-->

Kasus Persetubuhan Anak Dominan di Bangkalan, Dinas KBP3A Libatkan Lintas Sektor dalam Pelatihan Penanganan Kasus

BANGKALAN – Dinas Keluarga Berencana, Pemberdayaan Perempuan, dan Perlindungan Anak (KBP3A) Kabupaten Bangkalan menggandeng berbagai unsur pemerintah, akademisi, dan organisasi kemasyarakatan dalam pelatihan manajemen serta penanganan kasus kekerasan terhadap perempuan dan anak. Kegiatan itu digelar di Aula Hotel Rose Bangkalan, Rabu, 10 Juni 2026.

Pelatihan tersebut ditujukan untuk memperkuat kolaborasi lintas sektor dalam upaya pencegahan dan penanganan kasus kekerasan terhadap perempuan dan anak, kekerasan dalam rumah tangga (KDRT), serta kasus persetubuhan terhadap anak di bawah umur.

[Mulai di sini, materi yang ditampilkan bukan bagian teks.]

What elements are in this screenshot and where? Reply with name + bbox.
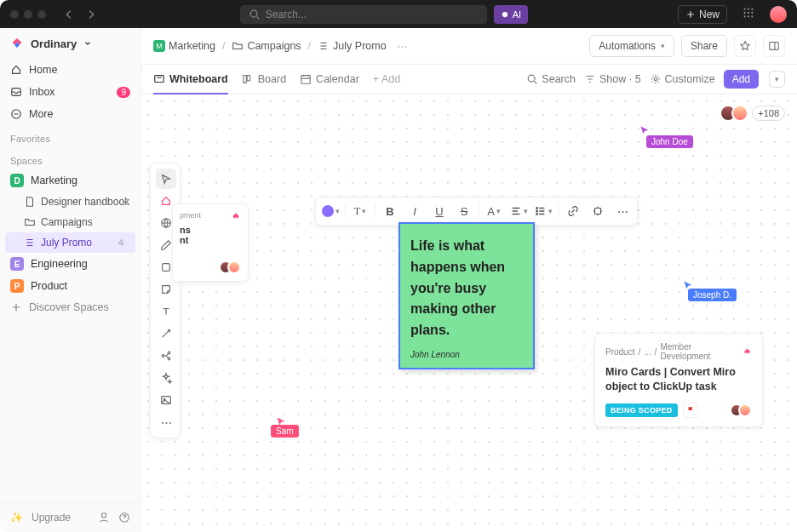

Peserta yang hadir berasal dari berbagai kalangan, mulai camat, kepala desa, pemerhati perempuan dan anak, perwakilan mahasiswa, hingga organisasi kemahasiswaan seperti HMI dan PMII. Kegiatan itu juga menghadirkan narasumber dari Dinas Sosial Jawa Timur, Jumali.

Kepala Dinas KBP3A Bangkalan, Sudiyo, mengatakan pelatihan tersebut menjadi bagian dari upaya menyamakan pemahaman mengenai mekanisme penanganan kasus, mulai dari penerimaan aduan, asesmen, proses penyidikan, hingga pendampingan korban.

“Petugas harus memahami dan bergerak cepat dalam menangani kasus agar dapat diselesaikan dengan baik,” kata Sudiyo yang akrab disapa Yoyok.

Menurut Yoyok, sepanjang tahun ini kasus yang paling menonjol meliputi KDRT, kekerasan terhadap perempuan dan anak, serta persetubuhan terhadap anak di bawah umur. Dari sejumlah kasus yang ditangani, kasus persetubuhan anak tercatat sebagai yang paling banyak dilaporkan.

“Tahun ini kasus persetubuhan anak di bawah umur paling banyak, di atas 10 persen. Kalau dirata-rata antara 6 sampai 34 kasus, per kasus sekitar 12 persen. Sedangkan kasus KDRT paling banyak terjadi pada 2024 lalu,” ujarnya.

Meski demikian, Yoyok mengakui data yang tercatat belum sepenuhnya menggambarkan kondisi sebenarnya di masyarakat. Menurut dia, masih banyak korban atau keluarga korban yang enggan melapor karena berbagai alasan, termasuk rasa takut dan stigma sosial.

Karena itu, ia menilai keterlibatan seluruh peserta pelatihan menjadi penting, tidak hanya dalam penanganan kasus, tetapi juga dalam meningkatkan kesadaran masyarakat agar berani melaporkan setiap tindak kekerasan yang terjadi.

“Ini menjadi tugas kita bersama. Selain melakukan penataan kasus, kita juga harus mengedukasi masyarakat agar segera melapor jika mengalami atau mengetahui adanya kasus kekerasan,” katanya.

Sementara itu, Sekretaris Daerah Bangkalan yang diwakili Asisten Pemerintahan dan Kesejahteraan Rakyat Setdakab Bangkalan menilai pelatihan tersebut penting karena penanganan kasus kekerasan memiliki dimensi yang kompleks dan membutuhkan keterlibatan banyak pihak.

“Pelatihan ini melibatkan banyak unsur sehingga pendekatannya diharapkan dapat menjangkau semua lini. Tanpa kolaborasi, akan sulit bagi Dinas KBP3A untuk menjangkau dan menuntaskan persoalan yang ada,” ujarnya.